** Work to complete **
For the records below, output each line exactly as it appears, from the first through the line with "Image resolution: width=1356".

** Provided material **
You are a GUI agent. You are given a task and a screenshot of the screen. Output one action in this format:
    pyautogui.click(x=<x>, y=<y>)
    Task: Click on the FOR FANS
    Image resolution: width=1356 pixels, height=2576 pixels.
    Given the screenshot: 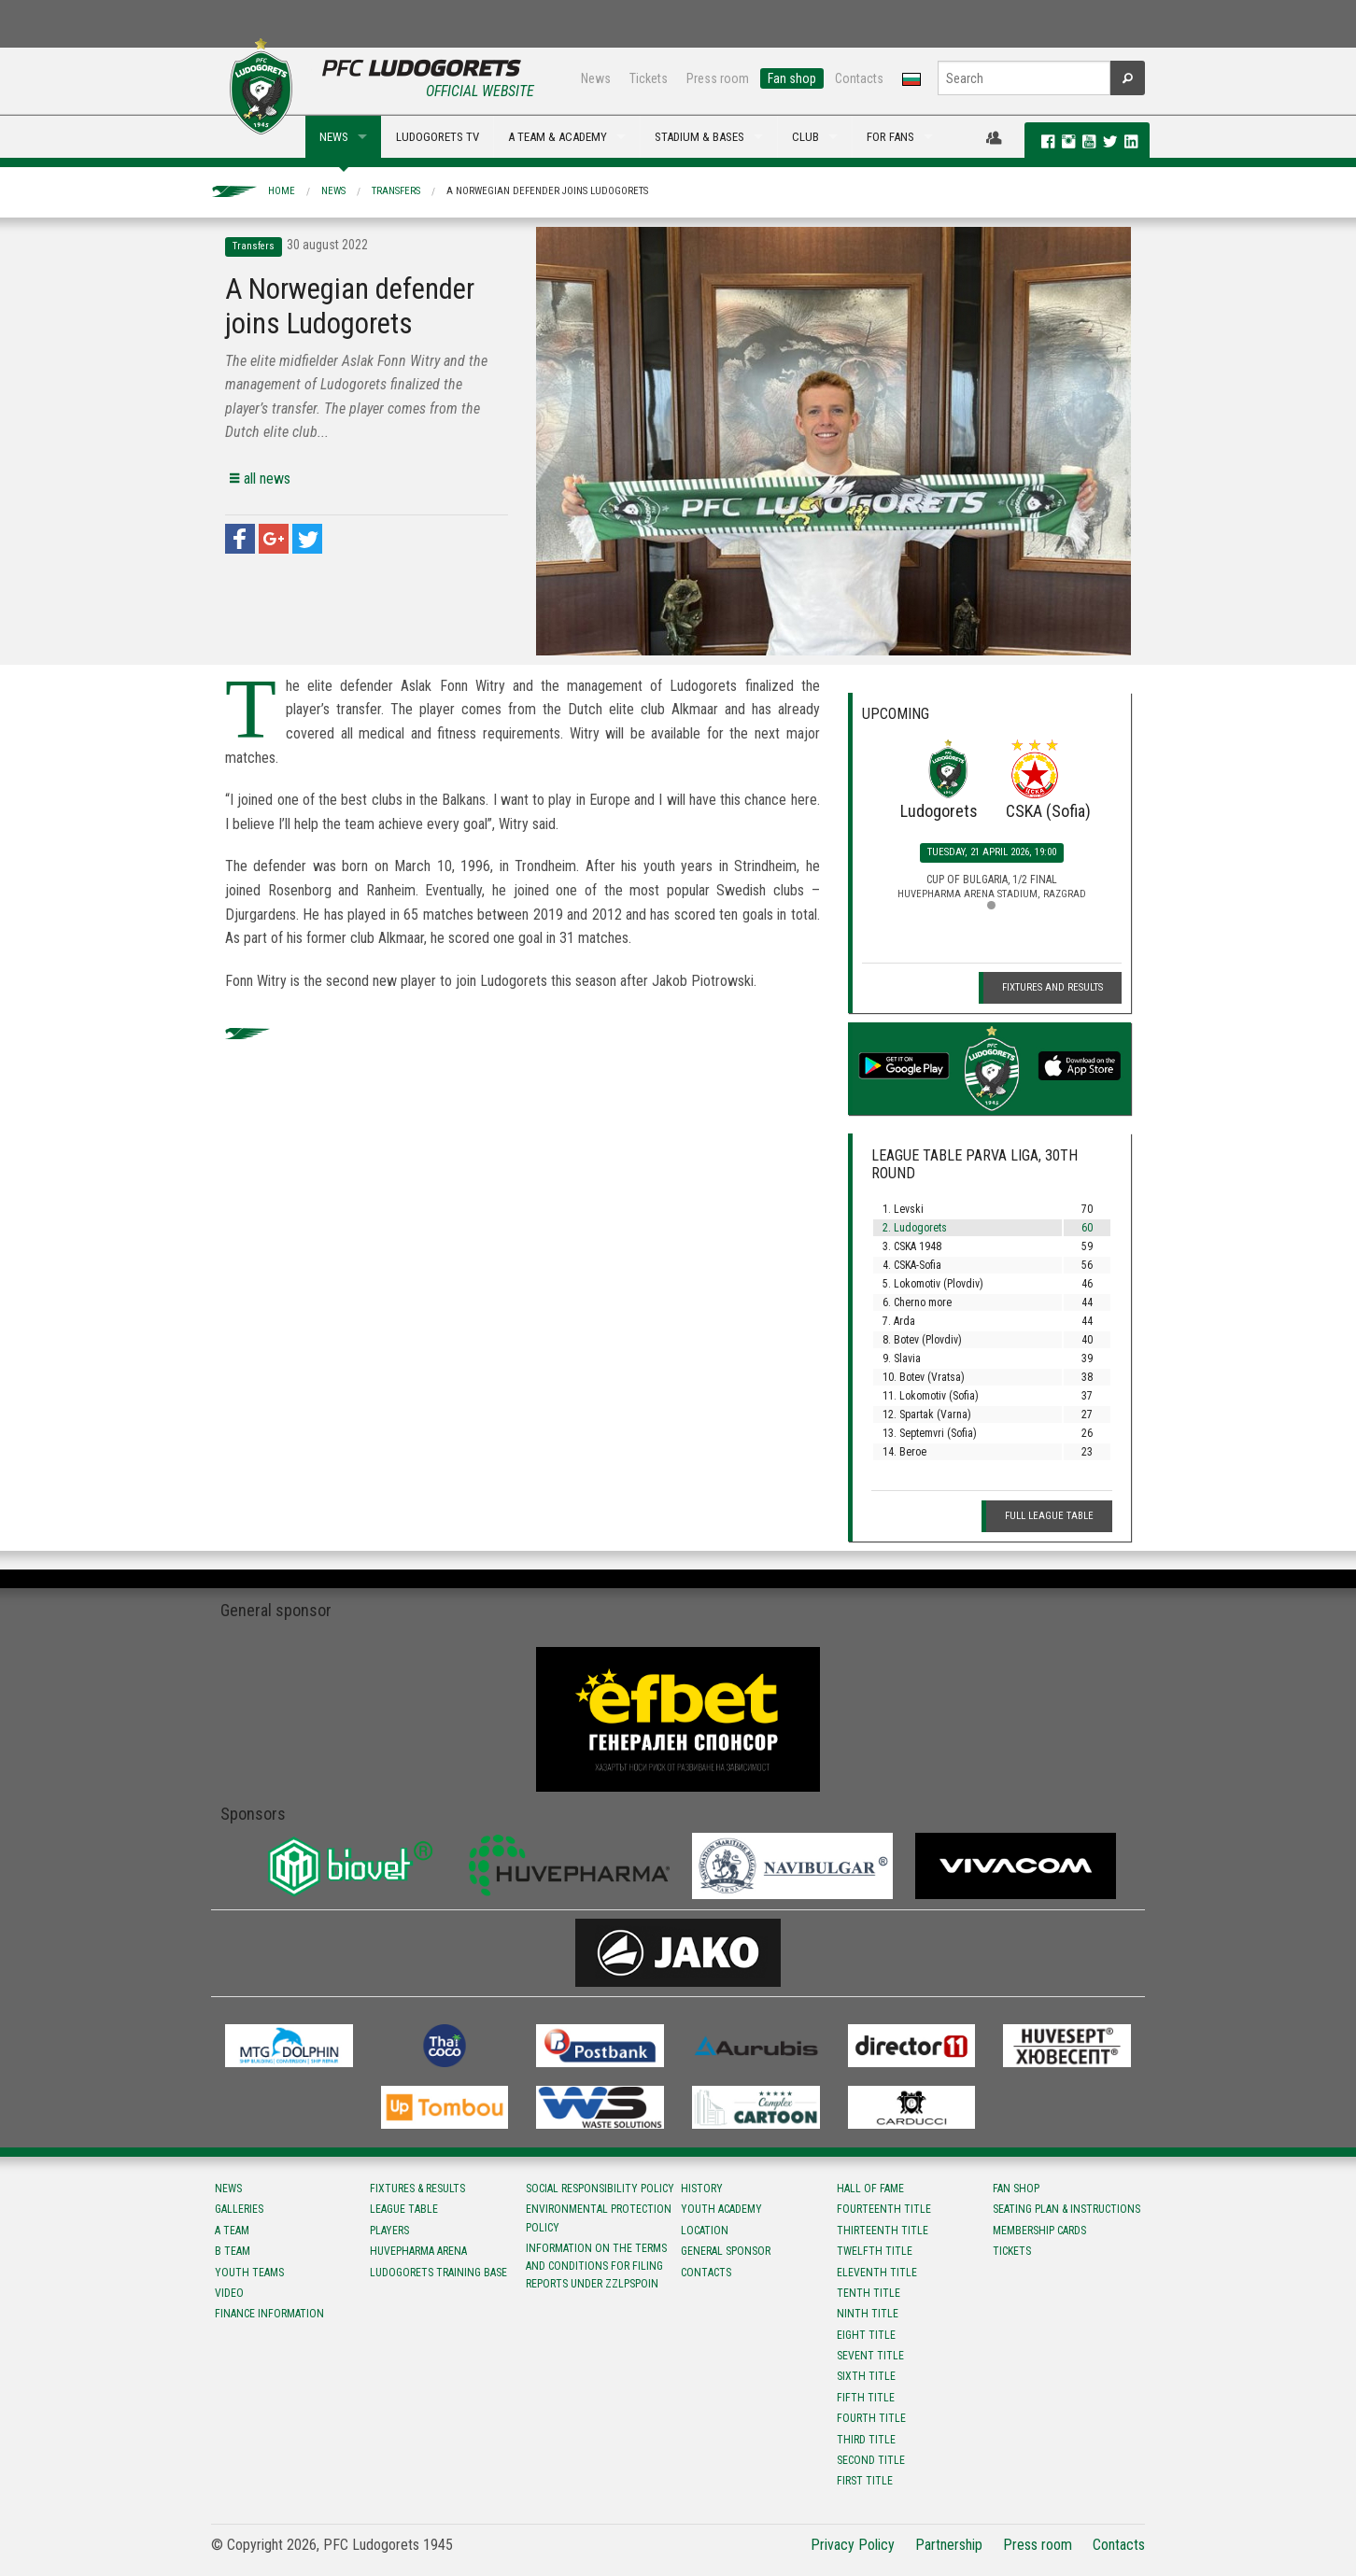 What is the action you would take?
    pyautogui.click(x=890, y=137)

** Your solution **
You are a GUI agent. You are given a task and a screenshot of the screen. Output one action in this format:
    pyautogui.click(x=<x>, y=<y>)
    Task: Click on the FOR FANS
    Image resolution: width=1356 pixels, height=2576 pixels.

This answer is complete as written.